1500-Slot Casino Planned for Port Huron if BMIC Vanderbilt Casino Succeeds

Here is the article.

An excerpt:

With little to lose and much to gain, the Bay Mills Indian Community has opened a mini-casino in Vanderbilt, a village on Interstate 75 north of Gaylord, without federal or state approval.

If the play in Vanderbilt succeeds, the tribe will convert the old Port Huron post office on Military Street into a temporary casino with 1,500 slot machines.

Eventually, Bay Mills intends to build a permanent casino and luxury hotel at Desmond Landing, where the tribe owns 16.5 acres. This parcel would become the first Indian reservation in Port Huron since the 1830s when federal troops forcibly removed the Blackwater band of the Chippewa to Kansas.

This entry was posted in Author: Matthew L.M. Fletcher, gaming, Michigan Indian, News and tagged , . Bookmark the permalink.

3 Responses to 1500-Slot Casino Planned for Port Huron if BMIC Vanderbilt Casino Succeeds

  1. Thomas says:

    I live in Northern Michigan and I am a member of a tribe in the state of Michigan. With that being said, I feel I do have a say in speaking out against the Bay Mills Indian Community and its Vanderbilt casino operation. I am not a member of the LTBB of Odawas but as a Annoshinabe and being one who is well versed in the legal ramifications of this operation, I believe someone should shed light and corrilate the facts as to why the Bay Mills Tribe Vanderbiilt operation should be closed. It is my understanding that certain questions are not being asked in reguards to the legal opening if the Vanderbiilt casino. I would hope that the Secretary of the Interior would bring to light the answers to my questions.
    1) If the Bay Mills Tribe had aquired the land after the Oct 17, 1988 did the Secretary of the Interior give the permission to operate any gaming on this land? By law, any Indian land aquired after Oct 17, 1988 must have the approval of the Secretary of the Interior to conduct any gaming operation.
    2) Is the land in which the Bay Mills Tribe operates the Vanderbilt casino designated as Reservation land, land held in trust by the federal government, or if it is land that is not held in trust, does the Bay Mills Tribe have the right to ‘exercise governmental control’ over that land aquired after 1988? Meaning, do they have exclusive law enforcement jurisdiction?
    3) Was there another tribal-state compact signed to operate outside of the Bay Mills traditional grounds…this tribe has reservation lands in the upper pennisula of Michigan but no traditional lands below the Mackinaw bridge. These lands are commonly refereed to as Odawa and Ottawa lands. If there was a new compact submitted to the Secretary of the Interior, did he authorize this land as held in trust or by not acknowledging the compact within the 45 day time phrame, that compact would automatically become a valid compact.
    4) Under Chapter 9 of the Michigan tribal compact the Bay Mills Tribe would have had to have had the blessing of all Native American Tribes located within Michigan in order to open the Vanderbilt casino, If they are in violation of this Chapter 9, the Secretary of the Interior should authorize the closing of the Vanderbilt casino. The Chair of the NIGC ( National Indian Gaming Commission) is the only person who can authorize the closing of a tribal casino. He is also the person within the Federal Government who authorizes the opening of a tribal casino.

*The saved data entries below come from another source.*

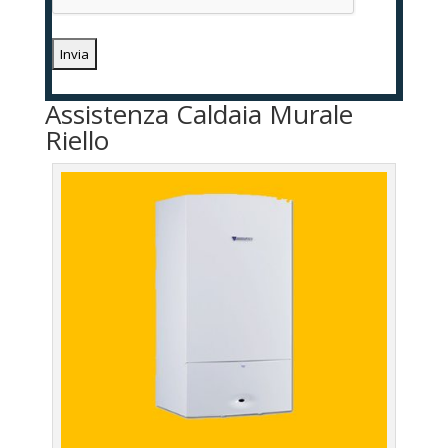
Assistenza Caldaia Murale
Riello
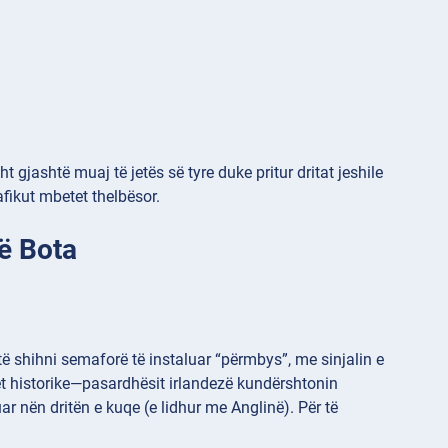
gjashtë muaj të jetës së tyre duke pritur dritat jeshile
fikut mbetet thelbësor.
ë Bota
 shihni semaforë të instaluar “përmbys”, me sinjalin e
net historike—pasardhësit irlandezë kundërshtonin
ar nën dritën e kuqe (e lidhur me Anglinë). Për të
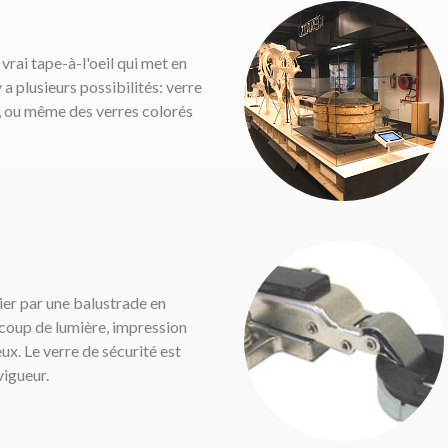
 vrai tape-à-l'oeil qui met en
y a plusieurs possibilités: verre
, ou même des verres colorés
ier par une balustrade en
coup de lumière, impression
ux. Le verre de sécurité est
vigueur.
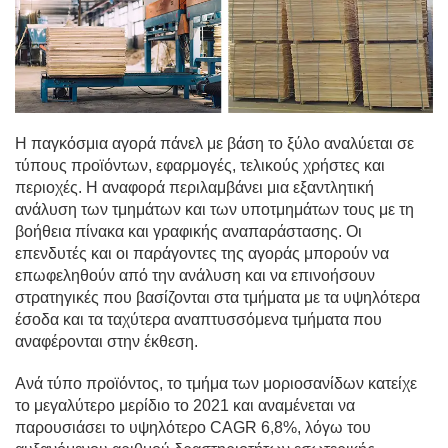
Η παγκόσμια αγορά πάνελ με βάση το ξύλο αναλύεται σε
τύπους προϊόντων, εφαρμογές, τελικούς χρήστες και
περιοχές. Η αναφορά περιλαμβάνει μια εξαντλητική
ανάλυση των τμημάτων και των υποτμημάτων τους με τη
βοήθεια πίνακα και γραφικής αναπαράστασης. Οι
επενδυτές και οι παράγοντες της αγοράς μπορούν να
επωφεληθούν από την ανάλυση και να επινοήσουν
στρατηγικές που βασίζονται στα τμήματα με τα υψηλότερα
έσοδα και τα ταχύτερα αναπτυσσόμενα τμήματα που
αναφέρονται στην έκθεση.
Ανά τύπο προϊόντος, το τμήμα των μοριοσανίδων κατείχε
το μεγαλύτερο μερίδιο το 2021 και αναμένεται να
παρουσιάσει το υψηλότερο CAGR 6,8%, λόγω του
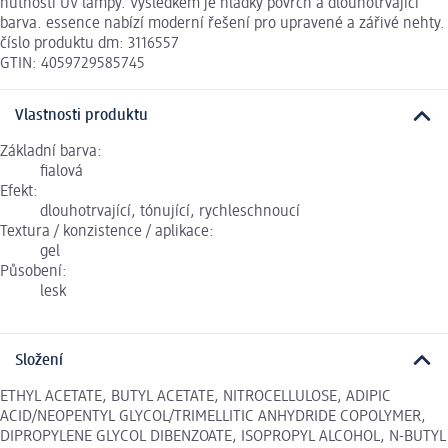
nutnosti UV lampy. Výsledkem je hladký povrch a dlouhotrvající
barva. essence nabízí moderní řešení pro upravené a zářivé nehty.
číslo produktu dm: 3116557
GTIN: 4059729585745
Vlastnosti produktu
Základní barva:
fialová
Efekt:
dlouhotrvající, tónující, rychleschnoucí
Textura / konzistence / aplikace:
gel
Působení:
lesk
Složení
ETHYL ACETATE, BUTYL ACETATE, NITROCELLULOSE, ADIPIC
ACID/NEOPENTYL GLYCOL/TRIMELLITIC ANHYDRIDE COPOLYMER,
DIPROPYLENE GLYCOL DIBENZOATE, ISOPROPYL ALCOHOL, N-BUTYL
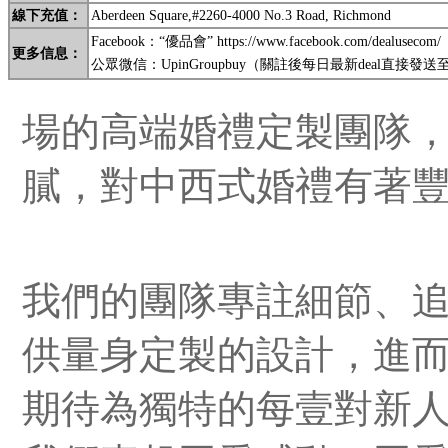
線
下充值
：
Aberdeen Square,#2260-4000 No.3 Road, Richmond
Facebook：“優品會” https://www.facebook.com/dealusecom/
更多信息
：
公眾微信：
UpinGroupbuy
（關註後每日最新deal直接發送
場的高端婚禮定製團隊
膩，對中西式婚禮有著
我們的團隊專註細節、
供量身定製的設計，進而
期待為獨特的每壹對新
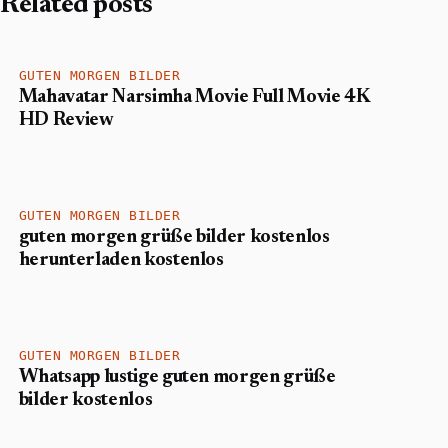
Related posts
GUTEN MORGEN BILDER
Mahavatar Narsimha Movie Full Movie 4K
HD Review
GUTEN MORGEN BILDER
guten morgen grüße bilder kostenlos
herunterladen kostenlos​
GUTEN MORGEN BILDER
Whatsapp lustige guten morgen grüße
bilder kostenlos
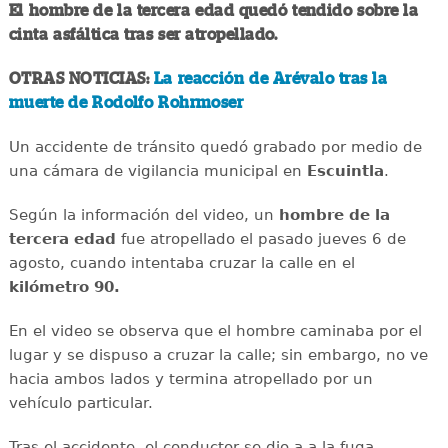
El hombre de la tercera edad quedó tendido sobre la
cinta asfáltica tras ser atropellado.
OTRAS NOTICIAS:
La reacción de Arévalo tras la
muerte de Rodolfo Rohrmoser
Un accidente de tránsito quedó grabado por medio de
una cámara de vigilancia municipal en
Escuintla
.
Según la información del video, un
hombre de la
tercera edad
fue atropellado el pasado jueves 6 de
agosto, cuando intentaba cruzar la calle en el
kilómetro 90.
En el video se observa que el hombre caminaba por el
lugar y se dispuso a cruzar la calle; sin embargo, no ve
hacia ambos lados y termina atropellado por un
vehículo particular.
Tras el accidente, el conductor se dio a a la fuga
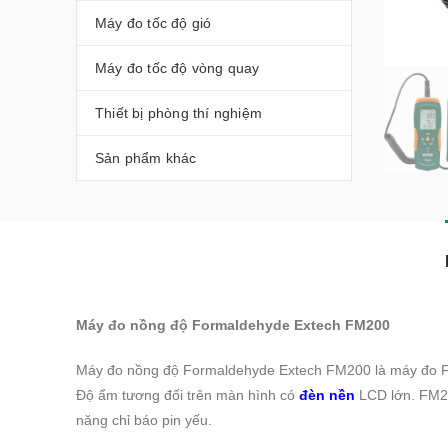
Máy đo tốc độ gió
Máy đo tốc độ vòng quay
Thiết bị phòng thí nghiệm
Sản phẩm khác
Máy đo nồng độ Formaldehyde Extech FM200
Máy đo nồng độ Formaldehyde Extech FM200 là máy đo 
Độ ẩm tương đối trên màn hình có
đèn nền
LCD lớn. FM20
năng chỉ báo pin yếu.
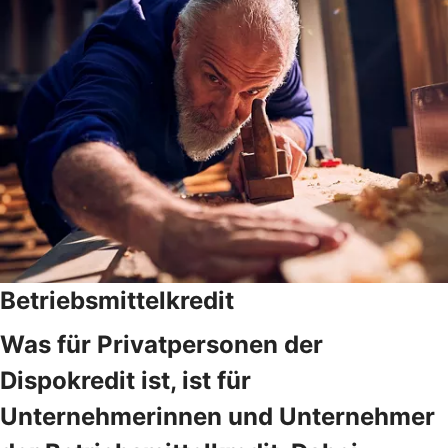
Betriebsmittelkredit
Was für Privatpersonen der
Dispokredit ist, ist für
Unternehmerinnen und Unternehmer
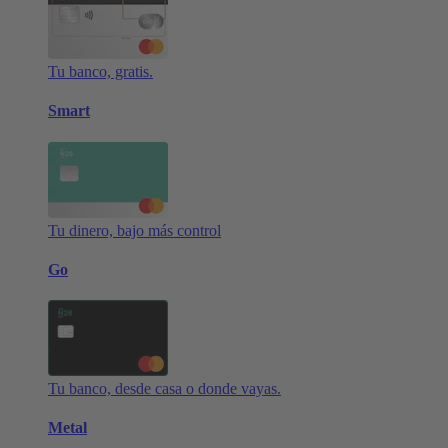
Tu banco, gratis.
Smart
Tu dinero, bajo más control
Go
Tu banco, desde casa o donde vayas.
Metal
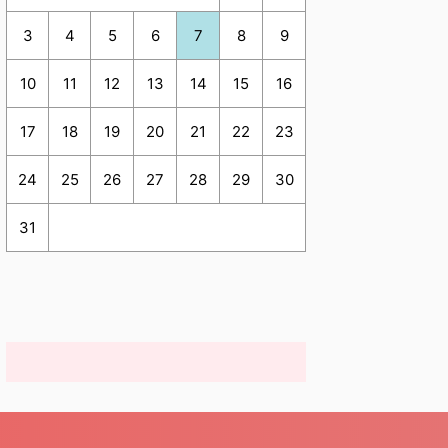
3
4
5
6
7
8
9
10
11
12
13
14
15
16
17
18
19
20
21
22
23
24
25
26
27
28
29
30
31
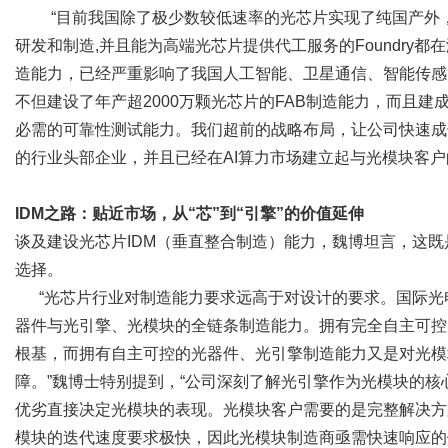
“目前我国除了极少数较低速率的光芯片实现了纯国产外，几乎
研发和制造,并且能为高端光芯片提供代工服务的Foundry都
造能力，已经严重影响了我国人工智能、卫星通信、智能传感
网
不但建设了年产超2000万颗光芯片的FAB制造能力，而且
必需的可靠性测试能力。我们超前的战略布局，让公司快速成
的行业头部企业，并且已经在AI算力市场建立起与光模块客户
IDM之路：贴近市场，从“芯”到“引擎”的价值延伸
谈及建设光芯片IDM（垂直整合制造）能力，魏博坦言，这既
选择。
“光芯片行业对制造能力要求远高于对设计的要求。国际光电巨头如
器件与光引擎、光模块的全链条制造能力。拥有完全自主可控
根基，而拥有自主可控的光器件、光引擎制造能力又是对光模
障。”魏博士特别提到，“公司深刻了解光引擎作为光模块的
优劣直接决定光模块的表现。光模块客户需要的是完整解决方
模块的迭代速度要求极快，因此光模块制造商亟需快速响应的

    If the Bay Mills Tribe is allowed to continue to manipulate the tribal soverignty if other tribes within Indian Country I fear all of Indian Country will pay dearly for the greed and disrepect shown by the Bay Mills Tribe to it’s brothern who hold traditional claim to the Northern Lower part of Michigan. It is only greed and distespect by the Bay Mills that pushes them into the lands of the Odawa…and further into lower Michigan if they are allowed to operate this Vanderbilt casino and their plans in Port Huron. They are nothing but a disease in Indian Country and if they are allowed to continue to operate like they do…all of Indian Country will be looked upon as nothing but the basic negative stereotypical Indian casino operation that I continue to hear about by non-natives in Northern Michigan.

  2. Thomas says:

    Please forgive some of my spelling in the above comments… As one might surmise, this is an emotional issue and I don’t have spell check. : (

  3. B says:

    This is not only an emotional issue for you. I believe it is a controversial topic for many people, native and non-native alike. You speak against the Bay Mills Tribe and that’s your absolute right. I however, speak in support of the Bay Mills Tribe. I think it could be said that without Bay Mills leading the way in Indian Gaming there wouldn’t be any casinos. Without Bay Mills, what kind of fishing rights would the tribal people of Michigan have?

    I have a question for you, does Section 9 of the gaming compact state anything about lands that are purchased using land claims money? I don’t believe it does, but please correct me if I’m wrong.

    I hope you do not see this as an attack on your opinion, rather just a different opinion.